I have had numerous clients – both men and women—who are in severe distress because their spouses are messy and/or are not doing their fair share of the housework, and it is driving them crazy. Some have been so miserable that they have seriously considered divorce. They have tried everything and it isn’t working, and they just can’t live like this anymore. If this is you, here are two strategies that may help.
First, understand that your spouse may simply not know what to do.
That seems incredible to people who thrive on order and cleanliness, but it happens more often than you would think. A typical scenario is that your messy spouse was a messy child, and his/her born organized parent just cleaned because it was easier than trying to teach the child (your spouse) how to do it. Born organized parents can often be impatient with messy children because they think it is so obvious how to do something, their child must be mentally challenged, passive-aggressive, stubborn, lazy, etc. Sometimes it is really NOT obvious to the child, and (s)he needs to be trained in a different way. I am not blaming your in-laws! There are many well-meaning parents who have done this.
Or, your messy spouse had a messy parent, and that parent didn’t know what to do either.
In that situation, the parent often yells at the child to “go clean your room!” thinking (I guess!) that if (s)he gets louder and more upset, the child will just “figure it out” because the parent “just can’t deal with it”. Oh, dear. Your messy spouse might be a little traumatized about housework. So, as annoying as it is, your loved one’s habits may have more to do with his/her past, and have nothing to do with how much (s)he loves you. Maybe housekeeping has damaged his/her confidence so much that (s)he avoids it. Don’t worry! We are not going to leave him/her there! But it helps to start from a place of compassion.

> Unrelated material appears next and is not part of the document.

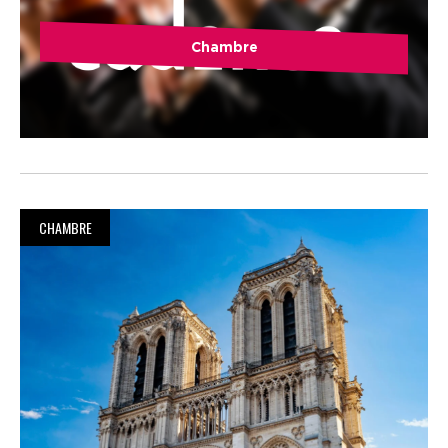
Chambre
CHAMBRE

And now for the second strategy…
if you would like more help and neatness from your messy spouse, spend some time making your house VERY EASY to clean BEFORE you ask your spouse to change. Yes, I know he is a doctor, so why can’t he do the laundry! However, think of your spouse not as the accomplished, talented adult you see before you, but as the overwhelmed eight-year-old (s)he was. So, specifically, go through your house piece by piece with the eyes of a child, and try to make it very easy for that child to help. For example, if you want your child to pick up his/her toys, ditch the pretty fabric boxes with lids and ribbons, and put out clear plastic shoeboxes with no lids on low shelves, so (s)he can just throw the toys in the box. If you want your child to put away his/her laundry, make sure there is room in the chest of drawers, so that putting away clothes does not require repacking the whole drawer. Spend some time decluttering your house and making things simpler. It will pay off more than you can imagine.